» **Your assignment**: When a line contains the string "прошивкой", it counts once; give the total of such lines in the entries below and nothing else.

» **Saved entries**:

=====

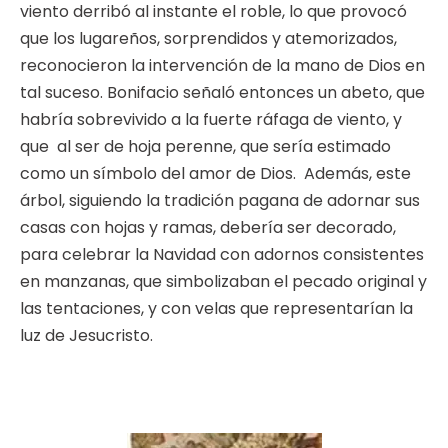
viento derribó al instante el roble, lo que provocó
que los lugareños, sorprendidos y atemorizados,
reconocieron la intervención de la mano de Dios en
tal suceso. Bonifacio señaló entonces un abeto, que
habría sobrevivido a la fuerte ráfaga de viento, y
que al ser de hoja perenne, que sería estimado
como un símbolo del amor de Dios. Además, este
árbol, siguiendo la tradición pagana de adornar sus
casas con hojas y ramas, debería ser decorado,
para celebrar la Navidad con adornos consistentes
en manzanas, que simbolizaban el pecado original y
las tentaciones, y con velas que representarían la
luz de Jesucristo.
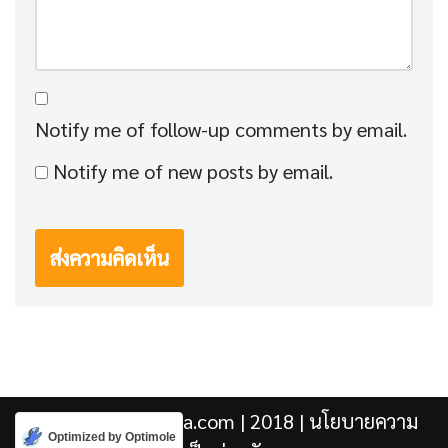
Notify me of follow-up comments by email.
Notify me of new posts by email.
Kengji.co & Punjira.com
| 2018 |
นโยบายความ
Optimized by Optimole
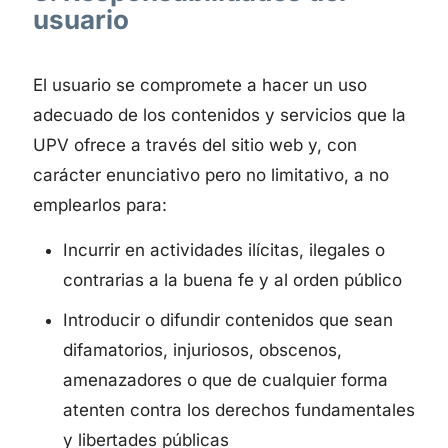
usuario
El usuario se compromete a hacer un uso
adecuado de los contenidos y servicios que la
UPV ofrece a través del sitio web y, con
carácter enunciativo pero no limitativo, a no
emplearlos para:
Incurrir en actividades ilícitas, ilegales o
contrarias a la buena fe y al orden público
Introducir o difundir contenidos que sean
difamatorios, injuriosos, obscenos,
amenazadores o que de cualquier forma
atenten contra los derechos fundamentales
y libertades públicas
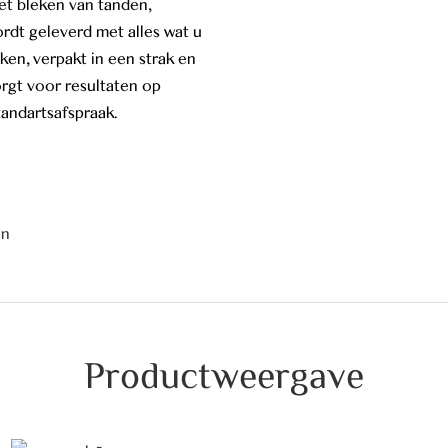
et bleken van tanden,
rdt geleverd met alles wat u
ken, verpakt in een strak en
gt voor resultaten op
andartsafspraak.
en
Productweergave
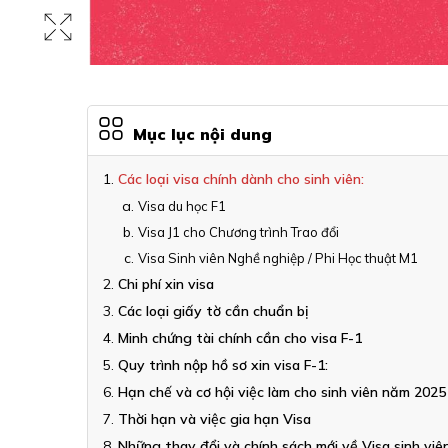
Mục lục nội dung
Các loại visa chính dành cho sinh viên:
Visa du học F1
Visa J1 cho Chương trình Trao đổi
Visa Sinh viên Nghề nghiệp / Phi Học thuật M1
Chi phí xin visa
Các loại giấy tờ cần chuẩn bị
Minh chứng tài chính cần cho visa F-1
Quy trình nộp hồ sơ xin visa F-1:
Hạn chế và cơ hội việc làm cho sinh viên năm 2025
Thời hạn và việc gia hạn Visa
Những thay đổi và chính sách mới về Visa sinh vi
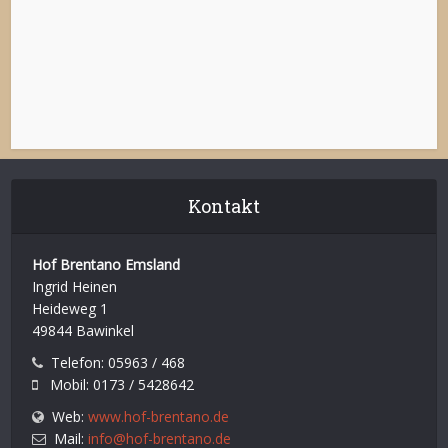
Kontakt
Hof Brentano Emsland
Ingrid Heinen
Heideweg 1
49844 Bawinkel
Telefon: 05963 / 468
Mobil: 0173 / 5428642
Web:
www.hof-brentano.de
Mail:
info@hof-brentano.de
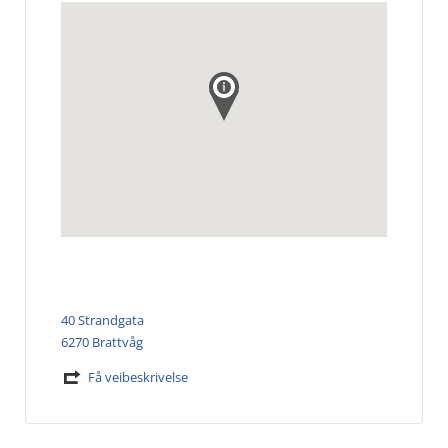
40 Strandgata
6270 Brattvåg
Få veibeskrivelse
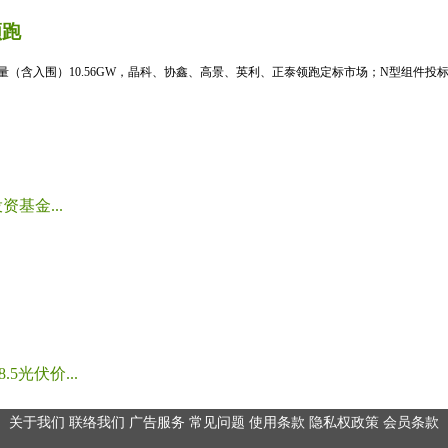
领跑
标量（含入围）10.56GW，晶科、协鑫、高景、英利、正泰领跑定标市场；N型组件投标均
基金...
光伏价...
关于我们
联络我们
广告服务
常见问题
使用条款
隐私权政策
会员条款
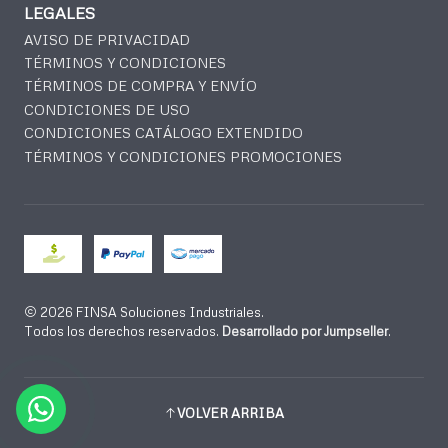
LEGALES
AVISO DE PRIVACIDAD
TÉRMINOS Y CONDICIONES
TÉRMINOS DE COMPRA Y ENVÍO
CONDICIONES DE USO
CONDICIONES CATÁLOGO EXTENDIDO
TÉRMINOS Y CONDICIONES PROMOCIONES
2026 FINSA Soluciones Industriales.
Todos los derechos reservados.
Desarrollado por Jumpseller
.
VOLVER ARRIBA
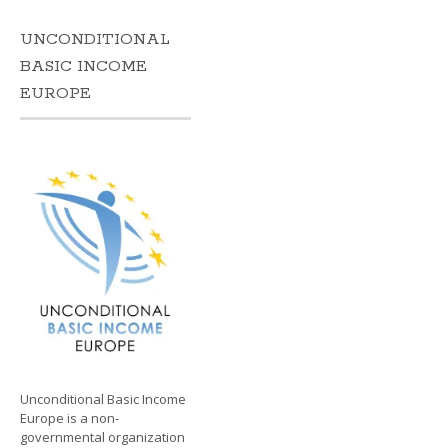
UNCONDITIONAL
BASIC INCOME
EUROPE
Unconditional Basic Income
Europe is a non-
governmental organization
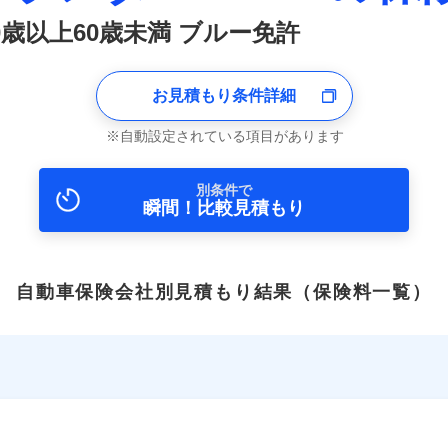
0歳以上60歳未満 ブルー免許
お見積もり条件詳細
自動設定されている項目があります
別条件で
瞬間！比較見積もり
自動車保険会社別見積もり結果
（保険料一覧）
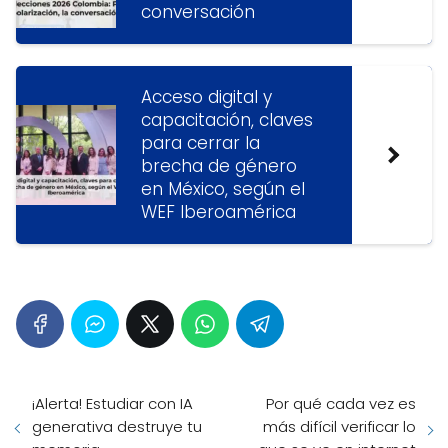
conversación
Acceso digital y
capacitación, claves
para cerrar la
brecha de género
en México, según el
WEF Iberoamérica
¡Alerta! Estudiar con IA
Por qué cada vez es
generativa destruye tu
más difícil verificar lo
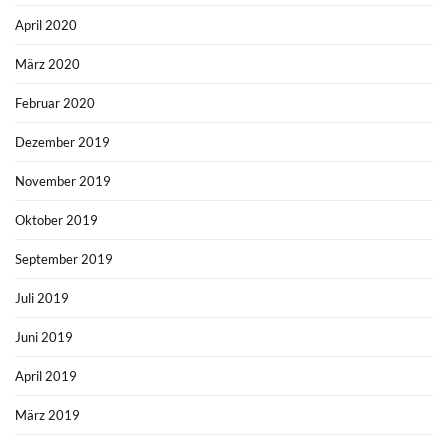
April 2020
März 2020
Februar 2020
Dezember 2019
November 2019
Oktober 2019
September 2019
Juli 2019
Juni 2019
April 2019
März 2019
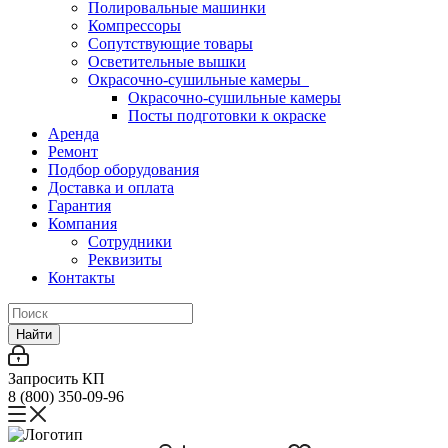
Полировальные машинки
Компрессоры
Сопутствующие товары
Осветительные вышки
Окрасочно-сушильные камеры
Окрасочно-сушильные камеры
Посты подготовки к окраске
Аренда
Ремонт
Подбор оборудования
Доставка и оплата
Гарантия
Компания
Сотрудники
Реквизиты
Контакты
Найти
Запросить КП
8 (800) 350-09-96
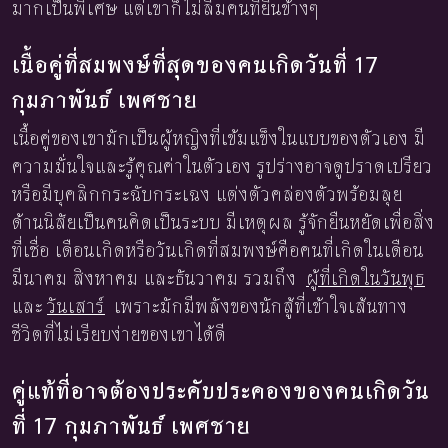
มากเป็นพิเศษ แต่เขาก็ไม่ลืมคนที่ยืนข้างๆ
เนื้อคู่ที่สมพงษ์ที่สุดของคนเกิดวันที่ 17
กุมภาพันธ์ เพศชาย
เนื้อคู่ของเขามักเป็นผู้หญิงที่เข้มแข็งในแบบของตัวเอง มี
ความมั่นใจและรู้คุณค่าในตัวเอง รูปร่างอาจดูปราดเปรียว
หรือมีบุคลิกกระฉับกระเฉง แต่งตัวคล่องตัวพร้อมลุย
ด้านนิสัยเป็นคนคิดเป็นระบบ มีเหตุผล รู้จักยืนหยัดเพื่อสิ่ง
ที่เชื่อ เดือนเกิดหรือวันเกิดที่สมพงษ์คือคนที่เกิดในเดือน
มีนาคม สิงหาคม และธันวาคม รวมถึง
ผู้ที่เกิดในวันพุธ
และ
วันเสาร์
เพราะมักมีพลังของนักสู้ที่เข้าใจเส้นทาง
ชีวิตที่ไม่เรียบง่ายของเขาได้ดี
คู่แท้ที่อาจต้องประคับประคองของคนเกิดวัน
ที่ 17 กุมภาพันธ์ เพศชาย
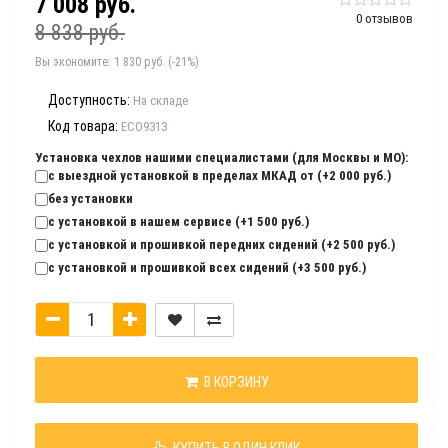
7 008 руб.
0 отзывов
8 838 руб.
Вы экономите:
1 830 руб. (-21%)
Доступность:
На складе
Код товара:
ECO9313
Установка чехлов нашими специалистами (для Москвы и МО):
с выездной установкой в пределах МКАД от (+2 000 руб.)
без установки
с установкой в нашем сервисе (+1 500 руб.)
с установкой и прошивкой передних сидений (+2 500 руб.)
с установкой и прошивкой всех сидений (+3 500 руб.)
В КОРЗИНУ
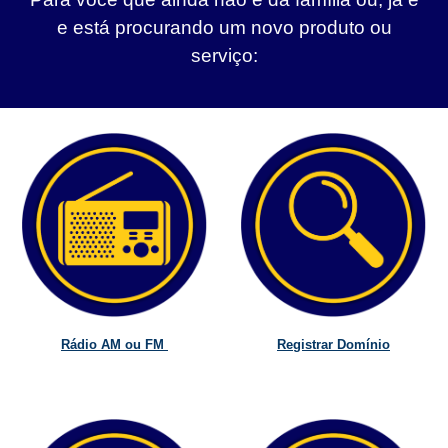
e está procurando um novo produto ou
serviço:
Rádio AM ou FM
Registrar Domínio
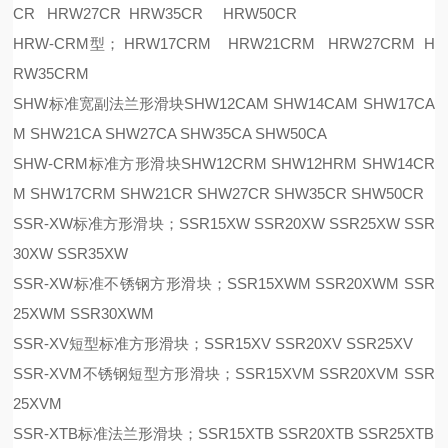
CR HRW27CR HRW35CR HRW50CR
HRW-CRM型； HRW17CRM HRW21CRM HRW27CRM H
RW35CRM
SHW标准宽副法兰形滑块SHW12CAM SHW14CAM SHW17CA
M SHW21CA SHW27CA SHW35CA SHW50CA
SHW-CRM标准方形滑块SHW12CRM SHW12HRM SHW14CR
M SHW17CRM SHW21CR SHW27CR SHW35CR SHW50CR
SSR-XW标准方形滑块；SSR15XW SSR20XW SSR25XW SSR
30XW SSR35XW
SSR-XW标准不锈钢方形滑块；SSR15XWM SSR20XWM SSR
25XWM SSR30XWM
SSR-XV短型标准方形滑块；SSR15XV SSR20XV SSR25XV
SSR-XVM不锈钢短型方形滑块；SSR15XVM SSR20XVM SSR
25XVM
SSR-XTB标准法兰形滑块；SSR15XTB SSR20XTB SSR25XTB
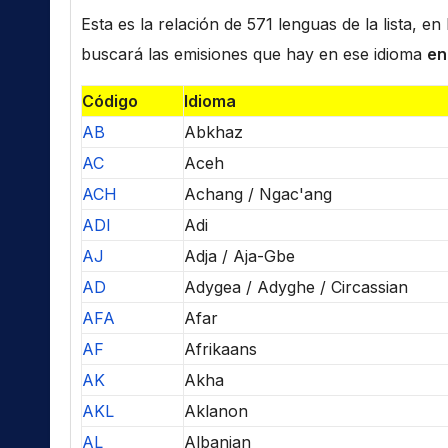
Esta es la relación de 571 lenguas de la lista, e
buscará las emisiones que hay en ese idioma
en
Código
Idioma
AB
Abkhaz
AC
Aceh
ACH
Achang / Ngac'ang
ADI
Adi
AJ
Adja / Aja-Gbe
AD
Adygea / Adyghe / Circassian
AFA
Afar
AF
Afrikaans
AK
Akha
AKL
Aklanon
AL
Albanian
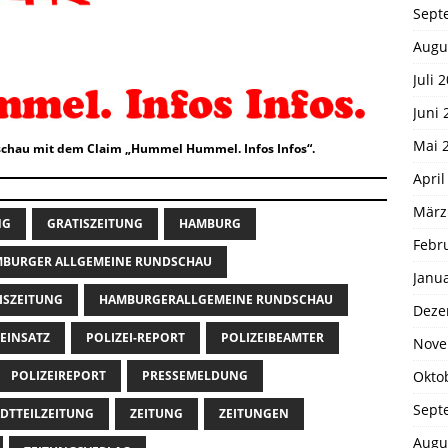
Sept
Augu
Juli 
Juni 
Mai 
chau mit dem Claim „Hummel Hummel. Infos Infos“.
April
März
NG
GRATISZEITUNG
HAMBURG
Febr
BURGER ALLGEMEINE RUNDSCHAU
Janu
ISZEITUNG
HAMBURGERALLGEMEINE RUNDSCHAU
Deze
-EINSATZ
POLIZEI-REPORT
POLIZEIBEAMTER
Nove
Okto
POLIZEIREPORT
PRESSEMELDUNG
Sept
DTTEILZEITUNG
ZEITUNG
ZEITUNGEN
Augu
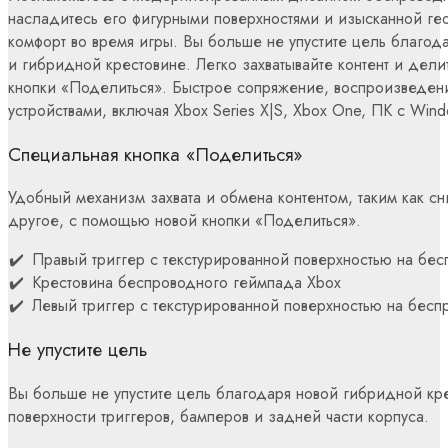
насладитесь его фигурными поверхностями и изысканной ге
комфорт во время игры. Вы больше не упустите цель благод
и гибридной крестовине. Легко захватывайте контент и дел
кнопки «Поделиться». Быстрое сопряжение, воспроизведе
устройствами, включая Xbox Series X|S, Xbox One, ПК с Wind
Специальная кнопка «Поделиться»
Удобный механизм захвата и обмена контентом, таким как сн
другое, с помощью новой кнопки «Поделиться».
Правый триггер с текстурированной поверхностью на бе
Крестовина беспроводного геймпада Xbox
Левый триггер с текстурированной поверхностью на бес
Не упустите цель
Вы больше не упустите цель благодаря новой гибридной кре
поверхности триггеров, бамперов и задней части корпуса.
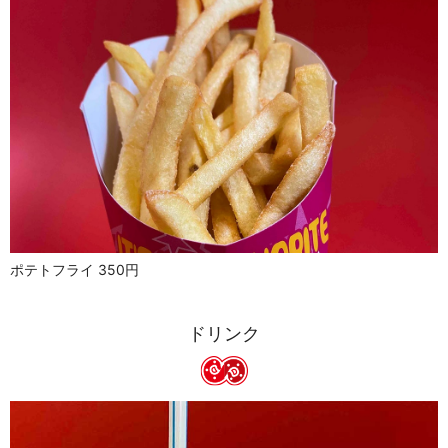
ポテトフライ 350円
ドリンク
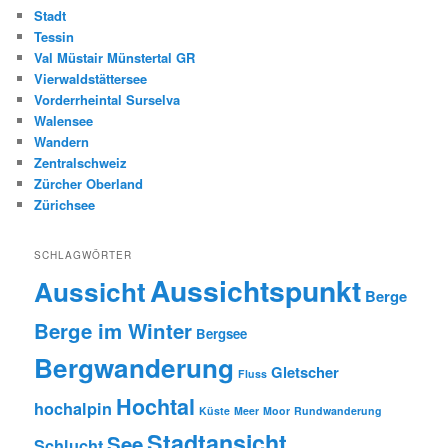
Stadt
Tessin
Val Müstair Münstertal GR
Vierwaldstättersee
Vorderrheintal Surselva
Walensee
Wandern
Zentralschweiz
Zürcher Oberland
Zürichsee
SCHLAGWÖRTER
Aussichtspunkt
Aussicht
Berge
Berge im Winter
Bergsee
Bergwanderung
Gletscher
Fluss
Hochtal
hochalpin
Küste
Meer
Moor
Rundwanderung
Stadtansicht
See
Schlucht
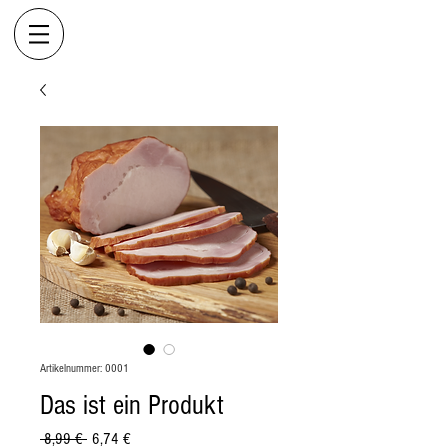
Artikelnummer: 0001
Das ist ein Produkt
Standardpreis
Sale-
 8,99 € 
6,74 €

=====

» **Task result**: 2